■ Task objective:
Transcribe the lines below exactly, beginning with the line that holds "Оренда сервера" and ending with the final line, both included. Pictures are to be left out.

(Page images and extracted text)
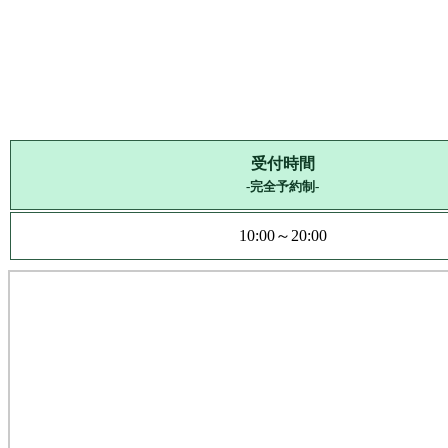
受付時間
-完全予約制-
10:00～20:00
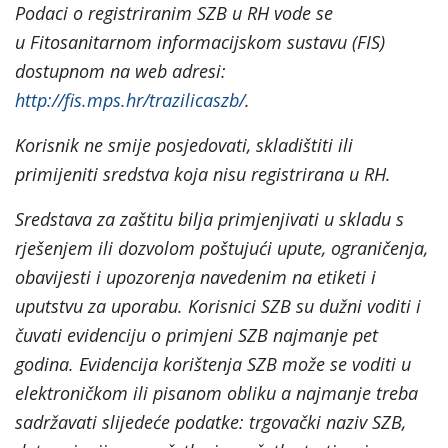
Podaci o registriranim SZB u RH vode se
u Fitosanitarnom informacijskom sustavu (FIS)
dostupnom na web adresi:
http://fis.mps.hr/trazilicaszb/
.
Korisnik ne smije posjedovati, skladištiti ili
primijeniti sredstva koja nisu registrirana u RH.
Sredstava za zaštitu bilja primjenjivati u skladu s
rješenjem ili dozvolom poštujući upute, ograničenja,
obavijesti i upozorenja navedenim na etiketi i
uputstvu za uporabu. Korisnici SZB su dužni voditi i
čuvati evidenciju o primjeni SZB najmanje pet
godina. Evidencija korištenja SZB može se voditi u
elektroničkom ili pisanom obliku a najmanje treba
sadržavati slijedeće podatke: trgovački naziv SZB,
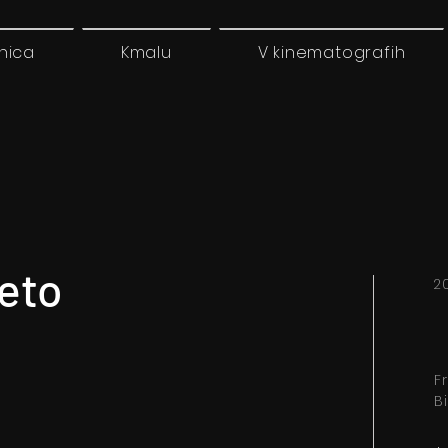
nica
Kmalu
V kinematografih
eto
2
F
Bi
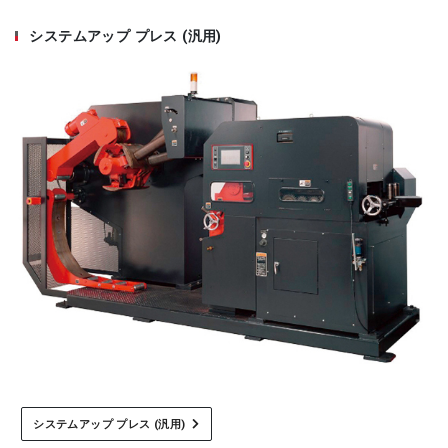
システムアップ プレス (汎用)
システムアップ プレス (汎用)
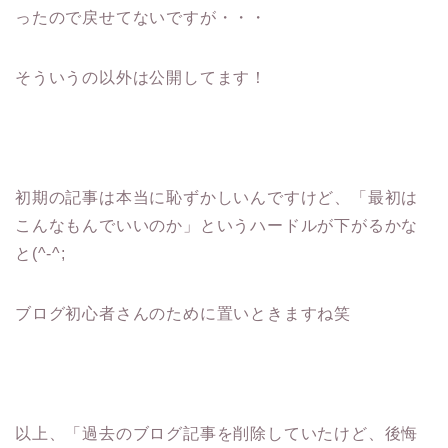
ったので戻せてないですが・・・
そういうの以外は公開してます！
初期の記事は本当に恥ずかしいんですけど、「最初は
こんなもんでいいのか」というハードルが下がるかな
と(^-^;
ブログ初心者さんのために置いときますね笑
以上、「過去のブログ記事を削除していたけど、後悔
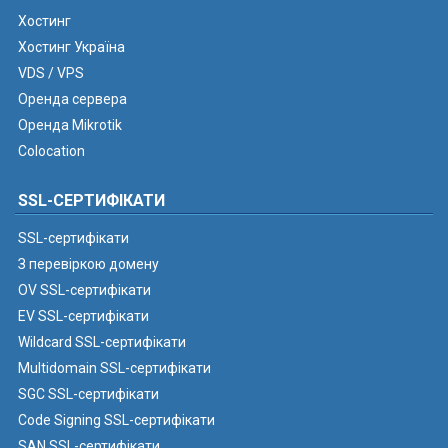
Хостинг
Хостинг Україна
VDS / VPS
Оренда сервера
Оренда Mikrotik
Colocation
SSL-СЕРТИФІКАТИ
SSL-сертифікати
З перевіркою домену
OV SSL-сертифікати
EV SSL-сертифікати
Wildcard SSL-сертифікати
Multidomain SSL-сертифікати
SGC SSL-сертифікати
Code Signing SSL-сертифікати
SAN SSL-сертифікати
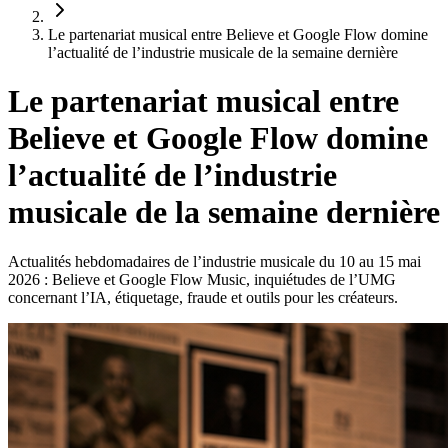
Le partenariat musical entre Believe et Google Flow domine
l’actualité de l’industrie musicale de la semaine dernière
Le partenariat musical entre
Believe et Google Flow domine
l’actualité de l’industrie
musicale de la semaine dernière
Actualités hebdomadaires de l’industrie musicale du 10 au 15 mai
2026 : Believe et Google Flow Music, inquiétudes de l’UMG
concernant l’IA, étiquetage, fraude et outils pour les créateurs.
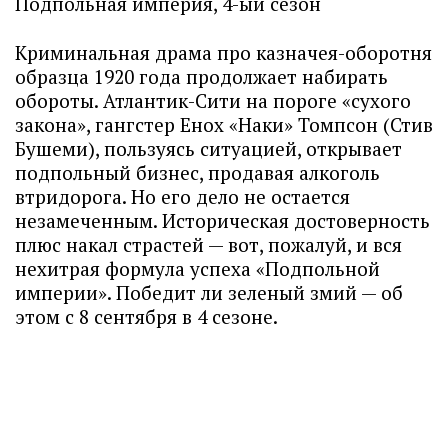
Подпольная империя, 4-ый сезон
Криминальная драма про казначея-оборотня
образца 1920 года продолжает набирать
обороты. Атлантик-Сити на пороге «сухого
закона», гангстер Енох «Наки» Томпсон (Стив
Бушеми), пользуясь ситуацией, открывает
подпольный бизнес, продавая алкоголь
втридорога. Но его дело не остается
незамеченным. Историческая достоверность
плюс накал страстей — вот, пожалуй, и вся
нехитрая формула успеха «Подпольной
империи». Победит ли зеленый змий — об
этом с 8 сентября в 4 сезоне.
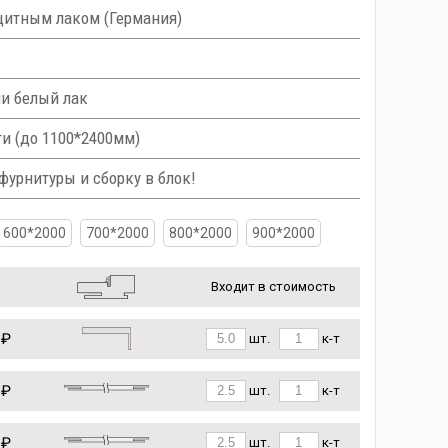
итным лаком (Германия)
ли белый лак
и (до 1100*2400мм)
урнитуры и сборку в блок!
600*2000
700*2000
800*2000
900*2000
Входит в стоимость
 ₽
шт.
к-т
 ₽
шт.
к-т
 ₽
шт.
к-т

■ Written solution:
Оренда сервера
Оренда Mikrotik
Colocation
SSL-СЕРТИФІКАТИ
SSL-сертифікати
З перевіркою домену
OV SSL-сертифікати
EV SSL-сертифікати
Wildcard SSL-сертифікати
Multidomain SSL-сертифікати
SGC SSL-сертифікати
Code Signing SSL-сертифікати
SAN SSL-сертифікати
Le partenariat musical entre Believe et Google Flow domine
l’actualité de l’industrie musicale de la semaine dernière
Le partenariat musical entre
Believe et Google Flow domine
l’actualité de l’industrie
musicale de la semaine dernière
Actualités hebdomadaires de l’industrie musicale du 10 au 15 mai
2026 : Believe et Google Flow Music, inquiétudes de l’UMG
concernant l’IA, étiquetage, fraude et outils pour les créateurs.
Подпольная империя, 4-ый сезон
Криминальная драма про казначея-оборотня
образца 1920 года продолжает набирать
обороты. Атлантик-Сити на пороге «сухого
закона», гангстер Енох «Наки» Томпсон (Стив
Бушеми), пользуясь ситуацией, открывает
подпольный бизнес, продавая алкоголь
втридорога. Но его дело не остается
незамеченным. Историческая достоверность
плюс накал страстей — вот, пожалуй, и вся
нехитрая формула успеха «Подпольной
империи». Победит ли зеленый змий — об
этом с 8 сентября в 4 сезоне.
итным лаком (Германия)
ли белый лак
и (до 1100*2400мм)
урнитуры и сборку в блок!
600*2000
700*2000
800*2000
900*2000
Входит в стоимость
 ₽
шт.
к-т
 ₽
шт.
к-т
 ₽
шт.
к-т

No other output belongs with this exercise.